[Start of Attachment]

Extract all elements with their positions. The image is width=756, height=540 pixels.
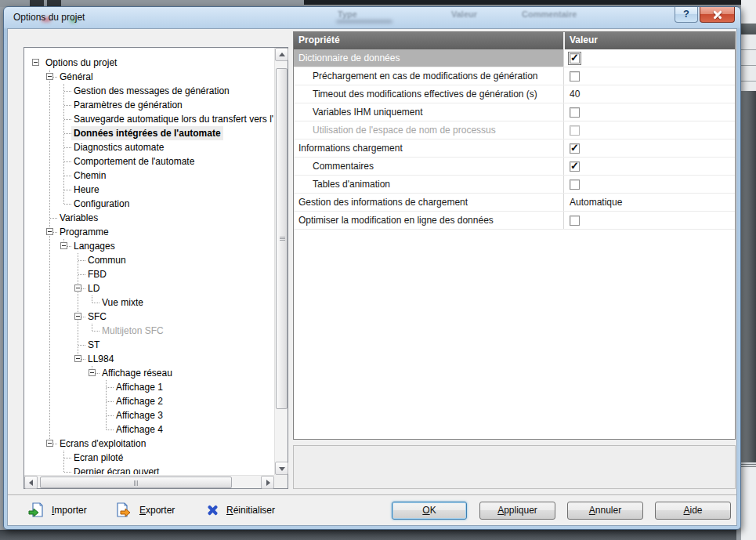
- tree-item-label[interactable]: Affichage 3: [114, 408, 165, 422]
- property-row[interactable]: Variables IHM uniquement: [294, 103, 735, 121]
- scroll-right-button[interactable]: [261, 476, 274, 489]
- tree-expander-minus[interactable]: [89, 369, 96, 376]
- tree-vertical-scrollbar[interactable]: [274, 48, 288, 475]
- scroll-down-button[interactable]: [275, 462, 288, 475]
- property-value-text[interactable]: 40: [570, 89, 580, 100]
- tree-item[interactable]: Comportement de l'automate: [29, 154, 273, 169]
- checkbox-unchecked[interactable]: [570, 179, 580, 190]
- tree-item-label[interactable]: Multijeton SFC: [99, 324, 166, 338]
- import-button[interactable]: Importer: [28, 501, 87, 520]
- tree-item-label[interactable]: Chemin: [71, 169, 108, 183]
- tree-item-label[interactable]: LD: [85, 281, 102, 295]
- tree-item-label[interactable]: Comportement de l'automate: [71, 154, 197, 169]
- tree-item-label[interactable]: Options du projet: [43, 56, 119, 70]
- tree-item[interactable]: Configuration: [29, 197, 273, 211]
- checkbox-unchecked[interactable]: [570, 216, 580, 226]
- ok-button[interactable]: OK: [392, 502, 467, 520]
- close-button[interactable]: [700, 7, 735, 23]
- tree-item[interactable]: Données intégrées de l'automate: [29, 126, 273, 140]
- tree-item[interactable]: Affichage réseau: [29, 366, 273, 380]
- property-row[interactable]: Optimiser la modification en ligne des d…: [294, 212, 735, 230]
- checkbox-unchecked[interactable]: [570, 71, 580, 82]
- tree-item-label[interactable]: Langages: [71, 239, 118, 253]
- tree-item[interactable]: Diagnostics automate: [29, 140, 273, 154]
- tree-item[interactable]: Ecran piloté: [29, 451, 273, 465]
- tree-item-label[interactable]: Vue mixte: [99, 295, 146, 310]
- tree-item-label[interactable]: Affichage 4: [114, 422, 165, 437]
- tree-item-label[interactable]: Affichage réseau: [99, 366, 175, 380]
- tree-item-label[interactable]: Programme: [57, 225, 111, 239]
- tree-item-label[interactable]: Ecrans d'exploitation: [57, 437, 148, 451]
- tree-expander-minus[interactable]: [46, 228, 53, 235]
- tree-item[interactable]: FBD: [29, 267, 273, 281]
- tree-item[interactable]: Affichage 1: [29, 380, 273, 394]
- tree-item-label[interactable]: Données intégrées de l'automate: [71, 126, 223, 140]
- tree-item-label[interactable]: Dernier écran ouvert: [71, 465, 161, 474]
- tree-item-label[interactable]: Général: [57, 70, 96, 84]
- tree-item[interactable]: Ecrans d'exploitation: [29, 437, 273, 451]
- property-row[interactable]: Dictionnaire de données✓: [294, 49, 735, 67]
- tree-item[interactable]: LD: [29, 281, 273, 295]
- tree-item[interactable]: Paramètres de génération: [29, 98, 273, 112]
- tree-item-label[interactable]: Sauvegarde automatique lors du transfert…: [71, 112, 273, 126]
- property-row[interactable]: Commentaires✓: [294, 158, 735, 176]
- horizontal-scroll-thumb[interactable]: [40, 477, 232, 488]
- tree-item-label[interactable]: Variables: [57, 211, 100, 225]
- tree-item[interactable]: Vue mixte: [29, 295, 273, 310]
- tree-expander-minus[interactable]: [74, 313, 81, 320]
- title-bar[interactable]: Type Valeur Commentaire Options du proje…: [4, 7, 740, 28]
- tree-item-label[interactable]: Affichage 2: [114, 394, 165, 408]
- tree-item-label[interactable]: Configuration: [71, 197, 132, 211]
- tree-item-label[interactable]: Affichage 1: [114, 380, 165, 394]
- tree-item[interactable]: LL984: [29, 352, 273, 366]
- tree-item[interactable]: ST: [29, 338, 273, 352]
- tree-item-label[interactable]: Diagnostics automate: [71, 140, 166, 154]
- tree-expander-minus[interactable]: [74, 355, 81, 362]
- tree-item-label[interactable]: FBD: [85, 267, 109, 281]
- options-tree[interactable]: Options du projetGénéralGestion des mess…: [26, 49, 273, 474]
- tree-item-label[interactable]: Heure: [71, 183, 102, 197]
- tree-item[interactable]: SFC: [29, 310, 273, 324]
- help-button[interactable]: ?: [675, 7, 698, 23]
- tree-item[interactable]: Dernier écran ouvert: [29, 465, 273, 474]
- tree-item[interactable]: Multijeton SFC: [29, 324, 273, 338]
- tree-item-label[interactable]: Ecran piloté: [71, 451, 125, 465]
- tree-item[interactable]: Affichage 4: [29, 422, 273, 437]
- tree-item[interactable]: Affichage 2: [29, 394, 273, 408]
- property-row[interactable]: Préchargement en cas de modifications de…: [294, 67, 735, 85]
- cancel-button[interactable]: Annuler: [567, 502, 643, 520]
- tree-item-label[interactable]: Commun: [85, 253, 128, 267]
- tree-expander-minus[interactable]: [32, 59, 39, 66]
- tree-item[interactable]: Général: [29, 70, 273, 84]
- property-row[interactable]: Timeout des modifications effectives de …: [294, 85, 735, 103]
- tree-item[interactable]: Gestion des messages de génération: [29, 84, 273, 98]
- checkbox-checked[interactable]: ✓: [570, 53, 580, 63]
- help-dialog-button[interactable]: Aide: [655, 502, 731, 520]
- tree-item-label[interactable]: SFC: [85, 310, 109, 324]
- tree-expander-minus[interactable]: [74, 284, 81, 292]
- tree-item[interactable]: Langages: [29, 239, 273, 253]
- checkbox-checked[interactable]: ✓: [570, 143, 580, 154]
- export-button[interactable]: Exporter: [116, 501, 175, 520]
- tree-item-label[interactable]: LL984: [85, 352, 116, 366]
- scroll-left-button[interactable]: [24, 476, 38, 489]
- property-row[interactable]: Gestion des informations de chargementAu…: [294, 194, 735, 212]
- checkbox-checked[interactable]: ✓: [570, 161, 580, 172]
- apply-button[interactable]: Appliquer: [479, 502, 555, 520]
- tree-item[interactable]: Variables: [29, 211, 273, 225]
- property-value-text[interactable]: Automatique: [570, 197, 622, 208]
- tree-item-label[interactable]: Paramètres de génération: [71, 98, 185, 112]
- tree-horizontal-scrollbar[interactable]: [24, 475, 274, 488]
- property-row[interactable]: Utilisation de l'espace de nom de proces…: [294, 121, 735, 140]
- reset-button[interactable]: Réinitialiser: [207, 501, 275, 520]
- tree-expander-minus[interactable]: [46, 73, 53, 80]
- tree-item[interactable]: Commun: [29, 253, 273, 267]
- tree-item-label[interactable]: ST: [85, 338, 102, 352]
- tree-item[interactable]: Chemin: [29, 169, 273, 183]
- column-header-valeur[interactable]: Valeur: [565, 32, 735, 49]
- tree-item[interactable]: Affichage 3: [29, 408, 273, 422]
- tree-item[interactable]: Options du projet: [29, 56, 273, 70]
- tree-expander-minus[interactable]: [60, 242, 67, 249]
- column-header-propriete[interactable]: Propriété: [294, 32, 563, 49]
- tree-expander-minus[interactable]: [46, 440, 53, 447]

[End of Attachment]
[Start of Attachment]

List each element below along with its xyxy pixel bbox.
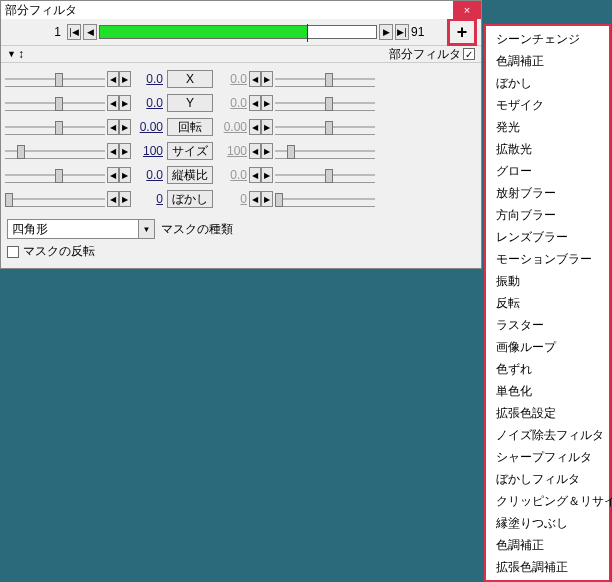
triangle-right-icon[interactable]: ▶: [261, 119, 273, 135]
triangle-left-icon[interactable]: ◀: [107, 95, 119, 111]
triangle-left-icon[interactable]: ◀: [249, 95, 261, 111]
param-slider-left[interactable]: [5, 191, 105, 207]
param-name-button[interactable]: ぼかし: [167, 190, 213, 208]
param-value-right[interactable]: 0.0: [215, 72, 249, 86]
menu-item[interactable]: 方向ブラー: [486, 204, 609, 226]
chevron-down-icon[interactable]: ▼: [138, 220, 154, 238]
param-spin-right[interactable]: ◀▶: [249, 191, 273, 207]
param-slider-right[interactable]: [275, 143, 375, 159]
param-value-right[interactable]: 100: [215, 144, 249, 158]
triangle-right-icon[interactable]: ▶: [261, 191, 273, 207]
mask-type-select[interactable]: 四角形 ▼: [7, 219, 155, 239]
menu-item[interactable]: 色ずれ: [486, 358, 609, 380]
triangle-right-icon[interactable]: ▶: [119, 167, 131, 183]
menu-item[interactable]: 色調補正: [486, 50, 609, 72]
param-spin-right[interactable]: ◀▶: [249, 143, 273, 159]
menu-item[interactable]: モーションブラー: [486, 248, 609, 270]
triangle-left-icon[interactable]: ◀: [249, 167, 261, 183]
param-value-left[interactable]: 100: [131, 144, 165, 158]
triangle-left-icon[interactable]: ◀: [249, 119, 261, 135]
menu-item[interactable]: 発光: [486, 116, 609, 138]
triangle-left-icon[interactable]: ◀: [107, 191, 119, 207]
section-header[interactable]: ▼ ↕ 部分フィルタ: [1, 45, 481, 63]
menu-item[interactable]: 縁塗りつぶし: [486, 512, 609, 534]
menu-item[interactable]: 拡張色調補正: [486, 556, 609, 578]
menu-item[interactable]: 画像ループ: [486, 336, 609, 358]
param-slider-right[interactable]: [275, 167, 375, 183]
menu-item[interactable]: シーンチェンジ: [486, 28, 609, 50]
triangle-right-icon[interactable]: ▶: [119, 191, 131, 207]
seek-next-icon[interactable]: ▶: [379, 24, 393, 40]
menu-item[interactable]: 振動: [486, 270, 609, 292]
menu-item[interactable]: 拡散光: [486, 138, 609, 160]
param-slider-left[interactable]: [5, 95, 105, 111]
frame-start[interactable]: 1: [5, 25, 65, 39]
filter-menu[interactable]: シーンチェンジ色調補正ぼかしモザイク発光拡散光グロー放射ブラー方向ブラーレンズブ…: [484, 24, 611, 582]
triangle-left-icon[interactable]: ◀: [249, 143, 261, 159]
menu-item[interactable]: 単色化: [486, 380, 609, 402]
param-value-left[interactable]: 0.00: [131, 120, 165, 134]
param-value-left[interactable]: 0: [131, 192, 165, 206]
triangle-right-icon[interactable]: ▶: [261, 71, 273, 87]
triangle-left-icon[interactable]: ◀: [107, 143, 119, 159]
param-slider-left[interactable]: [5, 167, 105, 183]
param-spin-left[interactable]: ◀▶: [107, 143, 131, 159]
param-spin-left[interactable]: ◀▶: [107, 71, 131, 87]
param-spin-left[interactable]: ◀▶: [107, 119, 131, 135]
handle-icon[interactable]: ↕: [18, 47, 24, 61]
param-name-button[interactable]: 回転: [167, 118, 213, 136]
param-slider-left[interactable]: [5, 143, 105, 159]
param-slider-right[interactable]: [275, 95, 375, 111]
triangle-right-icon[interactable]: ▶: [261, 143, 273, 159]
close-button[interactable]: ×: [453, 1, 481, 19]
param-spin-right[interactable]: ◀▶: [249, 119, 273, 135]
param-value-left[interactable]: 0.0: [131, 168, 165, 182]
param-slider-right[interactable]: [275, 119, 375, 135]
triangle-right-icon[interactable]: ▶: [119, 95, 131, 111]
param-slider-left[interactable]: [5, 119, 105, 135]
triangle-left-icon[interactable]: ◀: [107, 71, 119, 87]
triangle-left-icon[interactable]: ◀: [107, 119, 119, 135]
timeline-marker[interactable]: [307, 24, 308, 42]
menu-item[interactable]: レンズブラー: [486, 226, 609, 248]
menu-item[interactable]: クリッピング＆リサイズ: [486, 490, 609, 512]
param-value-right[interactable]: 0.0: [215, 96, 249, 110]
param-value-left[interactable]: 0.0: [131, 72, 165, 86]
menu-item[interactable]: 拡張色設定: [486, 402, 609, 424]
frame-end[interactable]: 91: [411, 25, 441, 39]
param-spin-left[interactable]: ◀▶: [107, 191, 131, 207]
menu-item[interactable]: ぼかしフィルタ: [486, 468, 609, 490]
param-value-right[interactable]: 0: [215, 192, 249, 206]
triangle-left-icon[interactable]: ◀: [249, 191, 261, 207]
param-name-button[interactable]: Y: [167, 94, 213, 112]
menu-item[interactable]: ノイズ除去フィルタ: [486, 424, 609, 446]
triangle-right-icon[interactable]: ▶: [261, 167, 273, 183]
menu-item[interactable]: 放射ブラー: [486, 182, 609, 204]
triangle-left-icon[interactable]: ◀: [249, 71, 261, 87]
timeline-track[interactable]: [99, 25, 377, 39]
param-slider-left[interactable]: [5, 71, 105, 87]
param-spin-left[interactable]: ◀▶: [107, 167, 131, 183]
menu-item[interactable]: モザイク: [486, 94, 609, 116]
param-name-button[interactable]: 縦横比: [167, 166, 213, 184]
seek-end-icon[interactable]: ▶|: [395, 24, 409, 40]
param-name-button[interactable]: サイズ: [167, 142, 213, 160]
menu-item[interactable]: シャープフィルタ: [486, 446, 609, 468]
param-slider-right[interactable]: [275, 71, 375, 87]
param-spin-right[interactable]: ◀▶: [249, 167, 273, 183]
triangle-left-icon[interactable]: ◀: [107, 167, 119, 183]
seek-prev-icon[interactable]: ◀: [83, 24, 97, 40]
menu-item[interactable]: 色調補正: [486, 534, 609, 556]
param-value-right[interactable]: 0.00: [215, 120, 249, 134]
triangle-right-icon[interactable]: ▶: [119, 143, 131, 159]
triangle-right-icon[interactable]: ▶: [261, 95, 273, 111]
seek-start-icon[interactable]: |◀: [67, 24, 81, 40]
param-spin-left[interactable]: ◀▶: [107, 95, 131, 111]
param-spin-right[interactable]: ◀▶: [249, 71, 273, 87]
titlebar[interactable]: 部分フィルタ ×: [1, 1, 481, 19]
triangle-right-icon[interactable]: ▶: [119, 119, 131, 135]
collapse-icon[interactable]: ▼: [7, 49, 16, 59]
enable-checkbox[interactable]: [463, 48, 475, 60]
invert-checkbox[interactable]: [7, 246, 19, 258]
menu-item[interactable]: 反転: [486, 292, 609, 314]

[End of Attachment]
[Start of Attachment]

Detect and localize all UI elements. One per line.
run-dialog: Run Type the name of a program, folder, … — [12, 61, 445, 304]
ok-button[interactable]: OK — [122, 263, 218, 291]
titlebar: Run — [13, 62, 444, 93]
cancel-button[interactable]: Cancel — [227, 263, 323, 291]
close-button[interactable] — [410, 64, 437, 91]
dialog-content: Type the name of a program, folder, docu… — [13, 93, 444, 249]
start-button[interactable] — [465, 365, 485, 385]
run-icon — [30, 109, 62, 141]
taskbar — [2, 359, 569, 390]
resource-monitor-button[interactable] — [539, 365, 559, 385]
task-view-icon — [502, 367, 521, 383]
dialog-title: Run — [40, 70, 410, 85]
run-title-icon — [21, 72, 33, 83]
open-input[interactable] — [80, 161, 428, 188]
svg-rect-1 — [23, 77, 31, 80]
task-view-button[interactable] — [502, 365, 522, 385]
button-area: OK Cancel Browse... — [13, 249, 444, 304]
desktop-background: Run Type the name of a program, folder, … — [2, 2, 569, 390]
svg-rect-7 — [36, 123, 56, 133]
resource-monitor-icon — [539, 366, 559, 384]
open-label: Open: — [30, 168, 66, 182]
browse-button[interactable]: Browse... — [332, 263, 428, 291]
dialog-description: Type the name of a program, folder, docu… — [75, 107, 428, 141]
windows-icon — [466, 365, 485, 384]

[End of Attachment]

§ **What the exercise asks**
Among the lines of the material, find those that hold the word "with" and copy them.

§ **Written solution**
Extract all elements with their positions. The image is width=756, height=540 pixels.
List each element below along with its xyxy pixel bbox.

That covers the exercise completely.